Universal Translator

Friday, December 30, 2011

Playing With the Pundits – Why We Keep Making Mistakes

Today Paul Krugman returns to his oft-repeated mantra that recent badly chosen economic policies have vindicated Keynesian economics both in the US and in Europe.  Specifically, Keynes argued that government spending should be cut during economic booms, not during economic slumps – that it should be countercyclical to the economy.  Krugman asserts that the disastrous results of Europe’s new commitment to “economic austerity” (and, to a lesser extent, our failure to enact a sufficiently large economic stimulus package back in 2009), validate this basic Keynesian principle.

I read Krugman’s column as yet another reminder that human evolution did not gift us with a brain designed to be very good at either (i) dealing with very complicated situations, or (ii) events that take place on something other than the human scale.  To be sure, our brains can learn to handle complicated situations and events on macro and micro scales, but learning how to do something is not the same as instinctively knowing how to do something.
 

For example, after sufficient time, almost all human babies will instinctively learn to walk upright; almost none of them will instinctively start creating and then solving quadratic equations.  Most of us can instinctively understand the Newtonian physics behind two billiard balls colliding on a pool table – we can, after all, play pool without having to solve vector equations in our head.  But trying to understand how light can be both a wave and a particle, how time itself slows down the faster one moves through space . . . these truths are very much not the things that come naturally to humans – we have a hard time even visualizing such things.

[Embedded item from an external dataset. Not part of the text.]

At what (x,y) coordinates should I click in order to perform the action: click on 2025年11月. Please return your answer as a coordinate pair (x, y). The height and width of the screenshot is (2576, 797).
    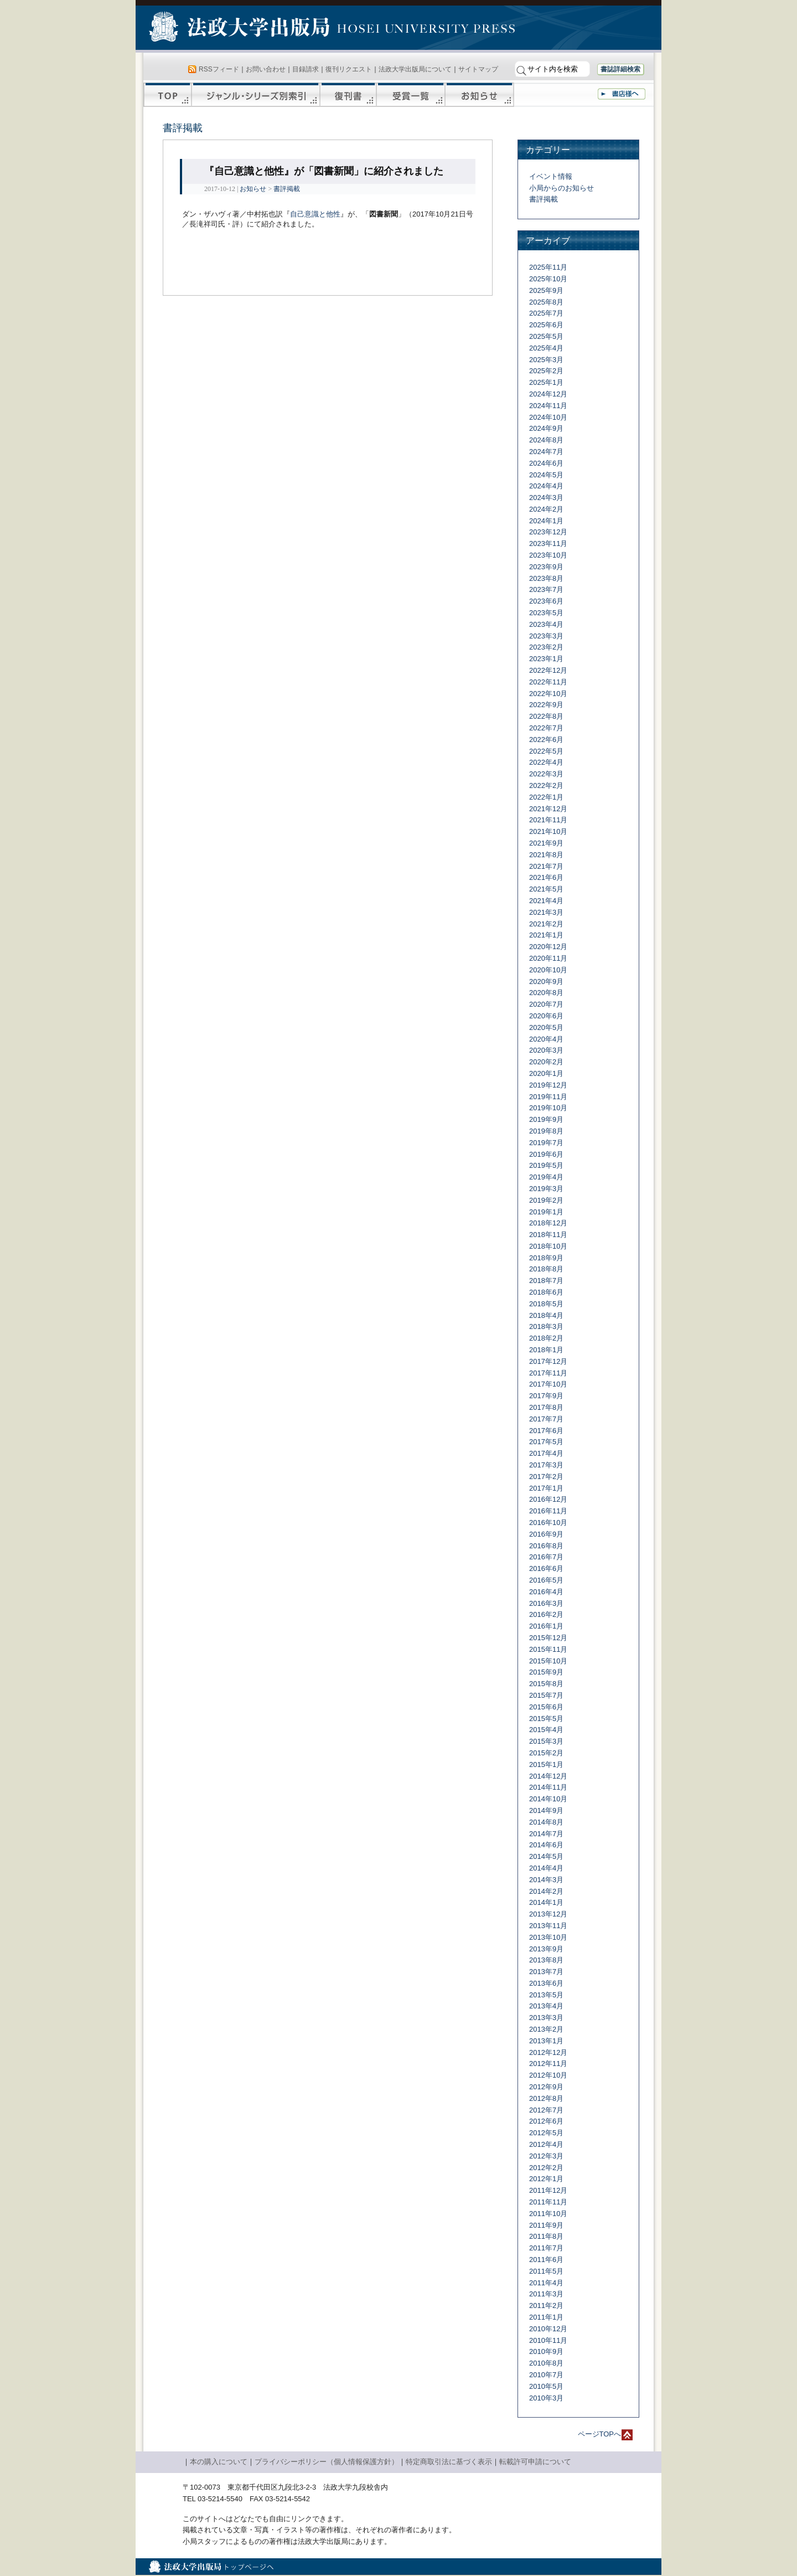     Looking at the image, I should click on (548, 267).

And this can be a problem, because it means that very often our big brains can actually figure out the solution to a complicated problem but that this solution will be met with distrust because it doesn’t feel right to most people.  For example, when money is tight because the economy is in the toilet a lot – probably even most – of us will instinctively argue that the appropriate thing for the government to do is spend less money . . . even though that is actually the worst thing the government could do. 

And so we find ourselves trapped.  Economically, we know that in the midst of a recession the correct policy is for the government to spend more money.  But politically we find ourselves incapable of persuading all those people for whom it “just doesn’t make sense” that increasing government spending is the right thing to do.  (It doesn’t help, of course, that in the US we have a political party committed to simply opposing whatever President Obama suggests; so when Obama proposes doing the right thing – like enacting an economic stimulus – the GOP can simply talk about how Obama is wasting more of the taxpayers’ money and that will actually make sense to a lot of people).

Let me share one of my favorite (and very timely) examples of how truly difficult it is for us humans to think on a scale outside of our own. 

I’ve become something a fan of that last video I found and posted on Christmas Eve, the one that presents winter images set to the music of The Carol of the Bells.  I think it’s quite pretty, but I also enjoy its sort of no-nonsense, extremely factual statement that “the axial tilt is the reason for the season.”  This is very strictly speaking true; as the earth orbits the sun, its axial tilt means that during about half of its orbit the northern hemisphere is pointed toward the sun, and during the other half of its orbit the southern hemisphere is pointed toward the sun.  This is the main reason the seasons change from summer to winter and back again.

Here’s what I find fascinating.  I must’ve run into dozens of people in the course of my life who have asserted quite confidently that the reason it gets cold during winter is because “the earth is farther away from the sun.”  This, of course, is wrong.  If it were correct, then the entire earth would get colder at the same time.  But we know that isn’t the case; when it is winter in the northern hemisphere it is summer in the southern hemisphere, and vice versa.  But what is truly remarkable is that in every instance I’ve had such an encounter the person speaking to me knows that fact too.

Consider how weird this phenomenon really is.  For a long, long time almost all people believed that the sun went around the earth.  That is, after all, what it looks like is going on.  We have to be taught that the earth goes around the sun.  Also, until they ventured very far from their own locales, people had no idea that the seasons were reversed once you crossed the equator.  We have to be taught that too.

So now a lot of people have two facts in their heads that – having passed elementary school – they accept completely:  the earth orbits the sun, and the seasons are reversed on the different sides of the equator.  And yet, when asked why it gets colder in the winter, what do a lot of people do?  They fabricate an answer based on what feels right (the earth must be farther away from the sun) that directly contradicts what they know to be true (the earth isn’t getting colder everywhere.)

When I’ve had the time and the inclination, I’ve explained to many of these people the idea behind the axial tilt (yeah . . . I’m one of those annoying people, I guess).  And it isn’t really a difficult concept to grasp – everybody I’ve spoken to gets it easily.  And I’m certainly not calling anybody to whom this had to be pointed out stupid.  I’m just saying that this is another great example of how effortlessly we humans can come to believe things that are not true – things that even a moment’s reflection would make it clear to us cannot be true – simply because those things “make sense” to us on a visceral level.

And that’s fine when you’re playing a game of pool, or driving a car.  It’s much less helpful when you’re trying to get a handle on the global or national economy, or you’re contemplating something like climate change.